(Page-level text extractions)
------------------------
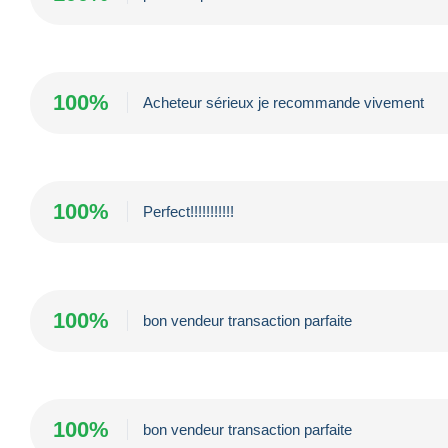
100%
Acheteur sérieux je recommande vivement
100%
Perfect!!!!!!!!!!!
100%
bon vendeur transaction parfaite
100%
bon vendeur transaction parfaite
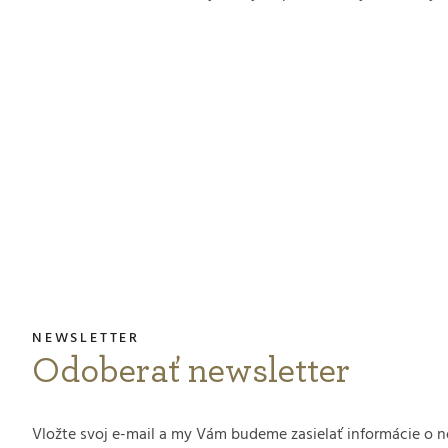
Odoberať newsletter
Vložte svoj e-mail a my Vám budeme zasielať informácie o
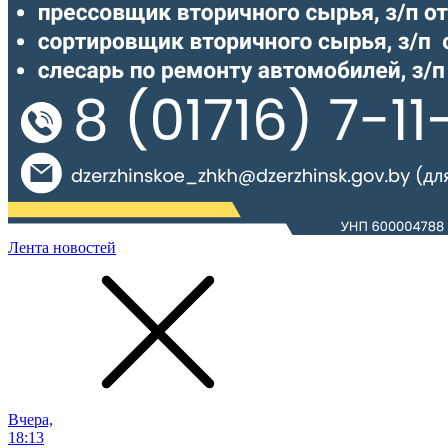
Лента новостей
Вчера,
18:13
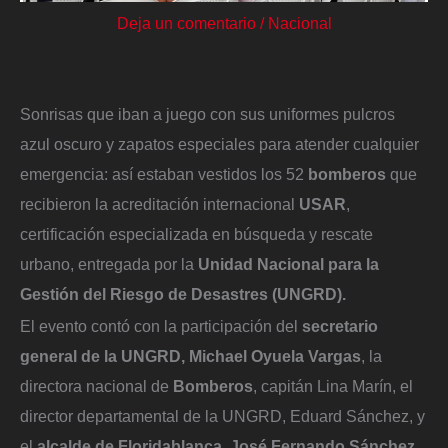
Deja un comentario
/
Nacional
Sonrisas que iban a juego con sus uniformes pulcros
azul oscuro y zapatos especiales para atender cualquier
emergencia: así estaban vestidos los 52
bomberos
que
recibieron la acreditación internacional
USAR
,
certificación especializada en búsqueda y rescate
urbano, entregada por la
Unidad Nacional para la
Gestión del Riesgo de Desastres (UNGRD).
El evento contó con la participación del
secretario
general de la UNGRD, Michael Oyuela Vargas
, la
directora nacional de
Bomberos
, capitán Lina Marín, el
director departamental de la UNGRD, Eduard Sánchez, y
el
alcalde de
Floridablanca
, José Fernando Sánchez
,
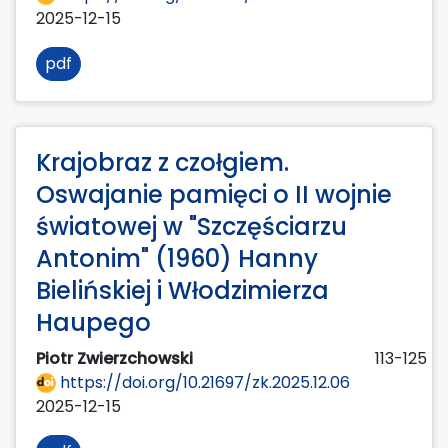
2025-12-15
pdf
Krajobraz z czołgiem.
Oswajanie pamięci o II wojnie
światowej w "Szczęściarzu
Antonim" (1960) Hanny
Bielińskiej i Włodzimierza
Haupego
Piotr Zwierzchowski
113-125
https://doi.org/10.21697/zk.2025.12.06
2025-12-15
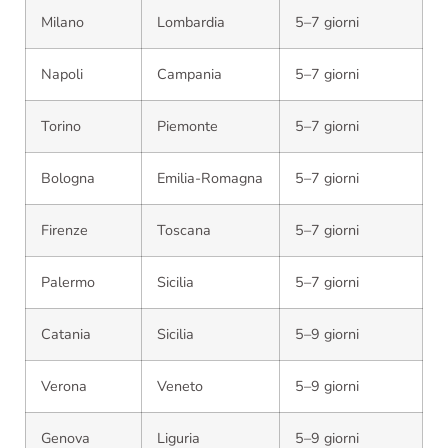
Milano
Lombardia
5–7 giorni
Napoli
Campania
5–7 giorni
Torino
Piemonte
5–7 giorni
Bologna
Emilia-Romagna
5–7 giorni
Firenze
Toscana
5–7 giorni
Palermo
Sicilia
5–7 giorni
Catania
Sicilia
5–9 giorni
Verona
Veneto
5–9 giorni
Genova
Liguria
5–9 giorni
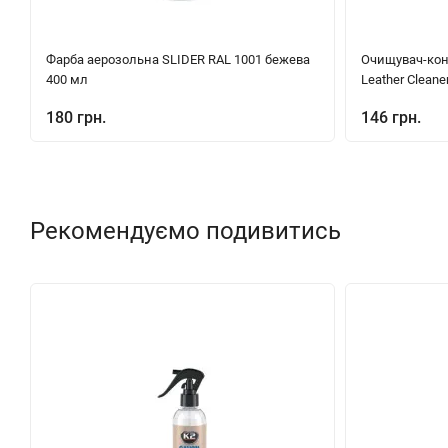
Фарба аерозольна SLIDER RAL 1001 бежева
Очищувач-кон
400 мл
Leather Cleane
180 грн.
146 грн.
Рекомендуємо подивитись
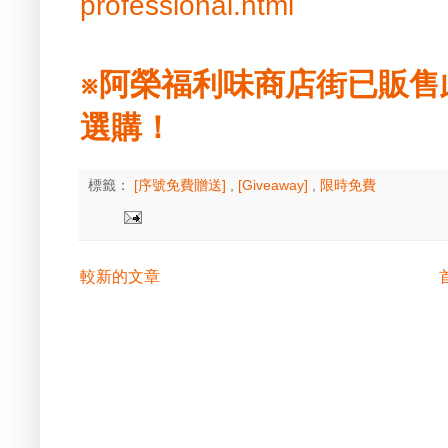
professional.html
※阿榮福利味商店街已販售
選購！
標籤：
[序號免費贈送]
,
[Giveaway]
,
限時免費
較新的文章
------------------------
• _Exercise_
Copy out, without any pictures, the lines of the records above from the one containing "El evento contó con la participación del" through the final line, both ends included.

• _Output below_
El evento contó con la participación del
secretario
general de la UNGRD, Michael Oyuela Vargas
, la
directora nacional de
Bomberos
, capitán Lina Marín, el
director departamental de la UNGRD, Eduard Sánchez, y
el
alcalde de
Floridablanca
, José Fernando Sánchez
,
2025-12-15
pdf
Krajobraz z czołgiem.
Oswajanie pamięci o II wojnie
światowej w "Szczęściarzu
Antonim" (1960) Hanny
Bielińskiej i Włodzimierza
Haupego
Piotr Zwierzchowski
113-125
https://doi.org/10.21697/zk.2025.12.06
2025-12-15
Milano
Lombardia
5–7 giorni
Napoli
Campania
5–7 giorni
Torino
Piemonte
5–7 giorni
Bologna
Emilia-Romagna
5–7 giorni
Firenze
Toscana
5–7 giorni
Palermo
Sicilia
5–7 giorni
Catania
Sicilia
5–9 giorni
Verona
Veneto
5–9 giorni
Genova
Liguria
5–9 giorni
Фарба аерозольна SLIDER RAL 1001 бежева
Очищувач-кон
400 мл
Leather Cleane
180 грн.
146 грн.
Рекомендуємо подивитись
professional.html
※阿榮福利味商店街已販售
選購！
標籤：
[序號免費贈送]
,
[Giveaway]
,
限時免費
較新的文章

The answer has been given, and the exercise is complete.